Horsepower correction example
The total loss factor determined for this racing engine example:
- long block frictional factor = 0.16 (determined for a 478 ci V-8 engine size; greater for larger engines; less for smaller engines)
- blower drive loss = 0.04 (determined for a 14-71 Roots blower; less for smaller blowers)
- accessory loss = 0 (no accessories such as water pump, alternator …)
- total loss factor = 0.16 + 0.04 + 0
- total loss factor = 0.20 (this value is a lot smaller for very high output nitro engines)
A horsepower correction factor is determined for this racing engine in 95-percent air density derived from 80 deg F, 40-percent humidity, and 30 in-Hg barometer:
- temperature ratio = (80 deg F + 459.67) / (60 + 459.67) = 1.039
- pressure value for 40-percent humidity at 72 feet track elevation and 80 deg F = 0.41 in-Hg
- pressure with humidity ratio = (30 – 0.41) / 29.92 = 0.989
- horsepower correction factor = [1 – 0.20] x [(1.039)^0.4] / [(0.989)^0.7] – [0.20]
- horsepower correction factor = 1.03
- HP adjustment = 1 / horsepower correction factor
- HP adjustment = 1 / 1.03 = 0.97
This air temperature, humidity, and pressure combination produced a 5-percent reduction in air density. That same combination produced only a 3-percent reduction in horsepower from a supercharged racing engine. The supercharger reduces the air density effects on horsepower changes.
Example 1: This relationship is illustrated with a 2,200-horsepower supercharged drag racing engine that runs a 6.2 second elapsed time at 100-percent air density.
- horsepower correction for 95-percent air density = 0.97
- corrected horsepower = 2,200 x 0.97 = 2,134
To recover that 66 horsepower in 95-percent air density, increase the blower overdrive 6-percent to maintain the 6.2 second elapsed time drag race dial-in.
Example 2: Horsepower correction illustrated with a 4,000-horsepower engine running with racetrack traction limitations.
- horsepower max to hook up rear tire = 3,800 (observed & calculated from racer database records)

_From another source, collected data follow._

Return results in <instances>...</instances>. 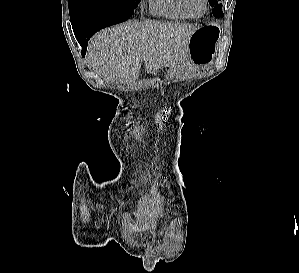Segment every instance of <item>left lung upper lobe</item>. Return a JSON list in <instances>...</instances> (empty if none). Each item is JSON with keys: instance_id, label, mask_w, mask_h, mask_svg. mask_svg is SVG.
<instances>
[{"instance_id": "5c2ea615", "label": "left lung upper lobe", "mask_w": 299, "mask_h": 273, "mask_svg": "<svg viewBox=\"0 0 299 273\" xmlns=\"http://www.w3.org/2000/svg\"><path fill=\"white\" fill-rule=\"evenodd\" d=\"M210 5L213 7V15L217 18L223 17L221 0H208Z\"/></svg>"}]
</instances>
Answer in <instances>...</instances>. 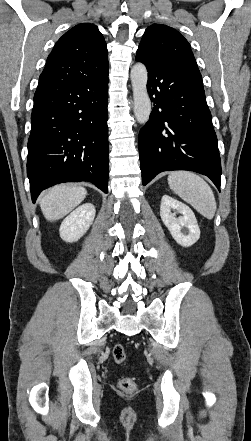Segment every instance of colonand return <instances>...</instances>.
<instances>
[{
	"instance_id": "1",
	"label": "colon",
	"mask_w": 251,
	"mask_h": 441,
	"mask_svg": "<svg viewBox=\"0 0 251 441\" xmlns=\"http://www.w3.org/2000/svg\"><path fill=\"white\" fill-rule=\"evenodd\" d=\"M112 357L117 364H123L126 361V352L121 344H116L112 347ZM118 385L125 392H132L136 389L134 379L129 376L121 378Z\"/></svg>"
}]
</instances>
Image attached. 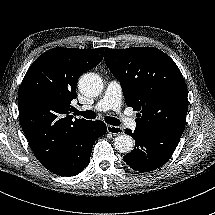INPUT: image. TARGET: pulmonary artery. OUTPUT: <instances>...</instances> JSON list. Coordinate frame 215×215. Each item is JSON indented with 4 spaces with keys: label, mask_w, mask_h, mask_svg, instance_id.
Returning <instances> with one entry per match:
<instances>
[{
    "label": "pulmonary artery",
    "mask_w": 215,
    "mask_h": 215,
    "mask_svg": "<svg viewBox=\"0 0 215 215\" xmlns=\"http://www.w3.org/2000/svg\"><path fill=\"white\" fill-rule=\"evenodd\" d=\"M121 99H122V92L120 86L116 82H110L106 90L104 92L103 97L97 103L96 106H79V111H86V110H98V111H105L108 109H115L119 110L121 107ZM118 123L123 128H128L130 126L135 127L136 123L134 122L133 114H122L118 118Z\"/></svg>",
    "instance_id": "obj_1"
}]
</instances>
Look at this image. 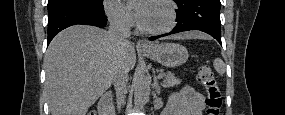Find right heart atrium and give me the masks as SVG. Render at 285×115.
I'll return each instance as SVG.
<instances>
[{
    "label": "right heart atrium",
    "instance_id": "obj_1",
    "mask_svg": "<svg viewBox=\"0 0 285 115\" xmlns=\"http://www.w3.org/2000/svg\"><path fill=\"white\" fill-rule=\"evenodd\" d=\"M104 8L112 23L121 27H131L134 25L132 13L119 1L107 0L104 3Z\"/></svg>",
    "mask_w": 285,
    "mask_h": 115
}]
</instances>
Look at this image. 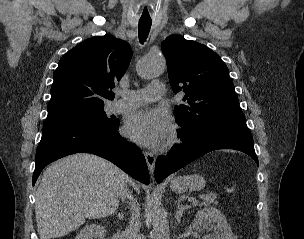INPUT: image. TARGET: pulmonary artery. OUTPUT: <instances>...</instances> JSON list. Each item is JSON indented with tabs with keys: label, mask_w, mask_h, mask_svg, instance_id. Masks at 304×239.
<instances>
[{
	"label": "pulmonary artery",
	"mask_w": 304,
	"mask_h": 239,
	"mask_svg": "<svg viewBox=\"0 0 304 239\" xmlns=\"http://www.w3.org/2000/svg\"><path fill=\"white\" fill-rule=\"evenodd\" d=\"M165 86L161 82H154L148 87L140 90L120 91L121 99L111 103V112L117 113L156 101L163 97Z\"/></svg>",
	"instance_id": "1"
}]
</instances>
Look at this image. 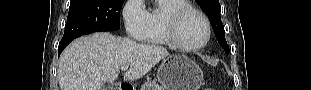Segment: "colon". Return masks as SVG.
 Wrapping results in <instances>:
<instances>
[{
    "label": "colon",
    "mask_w": 311,
    "mask_h": 90,
    "mask_svg": "<svg viewBox=\"0 0 311 90\" xmlns=\"http://www.w3.org/2000/svg\"><path fill=\"white\" fill-rule=\"evenodd\" d=\"M204 90H212L211 88H205Z\"/></svg>",
    "instance_id": "obj_1"
}]
</instances>
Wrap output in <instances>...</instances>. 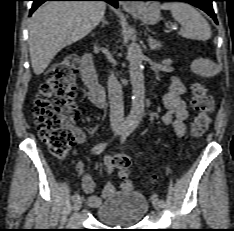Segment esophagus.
<instances>
[{
	"mask_svg": "<svg viewBox=\"0 0 234 231\" xmlns=\"http://www.w3.org/2000/svg\"><path fill=\"white\" fill-rule=\"evenodd\" d=\"M137 8H138V6L135 4H128L127 3L124 5V9H126V10L137 9Z\"/></svg>",
	"mask_w": 234,
	"mask_h": 231,
	"instance_id": "esophagus-1",
	"label": "esophagus"
}]
</instances>
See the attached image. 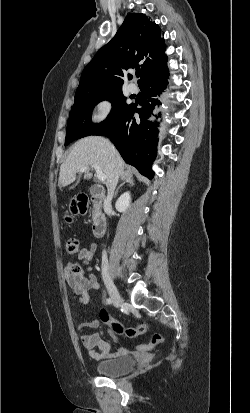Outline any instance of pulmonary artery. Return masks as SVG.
Wrapping results in <instances>:
<instances>
[{
    "instance_id": "pulmonary-artery-1",
    "label": "pulmonary artery",
    "mask_w": 250,
    "mask_h": 413,
    "mask_svg": "<svg viewBox=\"0 0 250 413\" xmlns=\"http://www.w3.org/2000/svg\"><path fill=\"white\" fill-rule=\"evenodd\" d=\"M128 90H129L131 93H136V92L138 91V87H137V85H136L135 83H130V84L128 85Z\"/></svg>"
}]
</instances>
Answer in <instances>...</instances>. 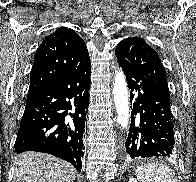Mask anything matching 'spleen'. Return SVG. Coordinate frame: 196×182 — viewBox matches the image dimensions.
<instances>
[{
  "instance_id": "3e777b00",
  "label": "spleen",
  "mask_w": 196,
  "mask_h": 182,
  "mask_svg": "<svg viewBox=\"0 0 196 182\" xmlns=\"http://www.w3.org/2000/svg\"><path fill=\"white\" fill-rule=\"evenodd\" d=\"M136 175L140 182H178L172 169L159 163L138 167Z\"/></svg>"
}]
</instances>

- horsepower = 4,000 at 100-percent air density (observed & calculated from previous run records or dyno test)
- the horsepower correction for 95-percent air density = 0.97
- corrected horsepower = 4,000 x 0.97 = 3,880
That is above the upper limit of 3,800 HP. Since the rear tires can only hook up at 3,800 horsepower, the rear tires are going to spin or shake at the above conditions. A 3-percent blower overdrive reduction reduces the horsepower to 3,800. For nitro fuel, a 2-percent reduction of nitro mixture ratio is an alternative to get back to 3,800 horsepower with the original baseline blower speed. When done ahead of time, these determinations are better than a trial-and-error attempt.
These calculations provide good power management information. Consider that one racetrack condition can only hook up 3,600 horsepower and another can hook up 3,900 horsepower as determined from prior outings. The former would do well at a 6-percent nitro reduction or a 10-percent blower overdrive reduction for this air density example. The latter would do well maintaining the original baseline overdrive and nitro percentage for this 95-percent air density example, bringing the horsepower down to 3,880, just under the 3,900 capacity. Horsepower correction can help to chase the racetrack variable in preparation for the first qualifying run of the next outing.
Knowing how changing environments will affect your engine’s performance can mean the difference between a winning outcome and an unexpected failure. Tracking the air density and knowing your engine make the prediction of horsepower fluctuations easier and less surprising.
While mathematically tracking horsepower fluctuations can provide very precise numbers, knowing how changing environments affect your engine setup is useful when preparing for a run. With proper horsepower corrections, the racecar will be ready right out of the trailer.